Bryan and his team are taking what they’ve learned to implement the Zero Suicide Framework, a set of tools and strategies that promotes organization-wide transformations in health and behavioral health care systems toward safer and more effective suicide care. Many other agencies and organizations across Ohio have adopted the framework, including the Ohio Department of Mental Health and Addiction Services and the Ohio Children’s Hospital Association.

Bryan and his team recently received a grant from the Cardinal Health Foundation to enhance and expand Ohio State’s existing suicide care practices in three key settings: emergency departments, outpatient mental health clinics and inpatient psychiatry units. He says that emergency departments serve as a primary entry point for many high-risk patients.

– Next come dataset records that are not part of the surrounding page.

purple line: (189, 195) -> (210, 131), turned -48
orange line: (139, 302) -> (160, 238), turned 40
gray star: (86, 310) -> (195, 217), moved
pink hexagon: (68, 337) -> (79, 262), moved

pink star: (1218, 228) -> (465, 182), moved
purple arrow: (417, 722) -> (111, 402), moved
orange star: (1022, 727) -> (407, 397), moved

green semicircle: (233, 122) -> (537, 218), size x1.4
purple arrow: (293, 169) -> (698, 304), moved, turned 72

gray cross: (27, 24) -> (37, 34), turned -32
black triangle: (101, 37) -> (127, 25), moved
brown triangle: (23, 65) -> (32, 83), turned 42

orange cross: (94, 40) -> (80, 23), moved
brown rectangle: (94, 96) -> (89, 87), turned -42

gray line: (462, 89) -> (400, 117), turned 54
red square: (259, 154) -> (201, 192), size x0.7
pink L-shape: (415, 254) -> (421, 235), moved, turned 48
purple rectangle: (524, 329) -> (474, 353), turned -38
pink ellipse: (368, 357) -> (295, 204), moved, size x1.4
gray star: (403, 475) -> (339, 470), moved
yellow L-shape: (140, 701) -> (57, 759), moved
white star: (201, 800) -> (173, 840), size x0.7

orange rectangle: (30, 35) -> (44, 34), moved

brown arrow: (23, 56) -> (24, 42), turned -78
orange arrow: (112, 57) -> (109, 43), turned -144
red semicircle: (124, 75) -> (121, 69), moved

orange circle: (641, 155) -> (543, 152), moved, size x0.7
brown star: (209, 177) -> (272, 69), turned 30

“Suicide risk screening in our EDs is critical for connecting vulnerable patients with suicide-focused care delivered within our inpatient and outpatient mental health services,” Bryan says.

“As providers, we need to make asking directly about suicide and responding appropriately as routine as checking blood pressure, height and weight at every health care visit.”

They will also establish a specialty care program that will offer additional support for patients at elevated risk for suicide at a time when they are most vulnerable: the time when they transition from higher, more intensive levels of treatment such as inpatient psychiatric care to less intensive treatments such as outpatient treatment.

The grant will allow Ohio State to expand the availability of BCBT in outpatient mental health services and to pilot novel methods to improve tracking and monitoring of suicide risk over the course of mental health treatment. They believe these efforts will help them reach the goal of reducing nonfatal suicide attempts and suicide deaths by 10% among adults within one year of receiving behavioral health or medical services.

“Our work builds in support upstream from an acute crisis,” Bryan says. “We may never actually reach zero suicides but setting zero as our target keeps us focused on providing the highest quality care possible for patients – care that proactively addresses the untold suicide risk factors.”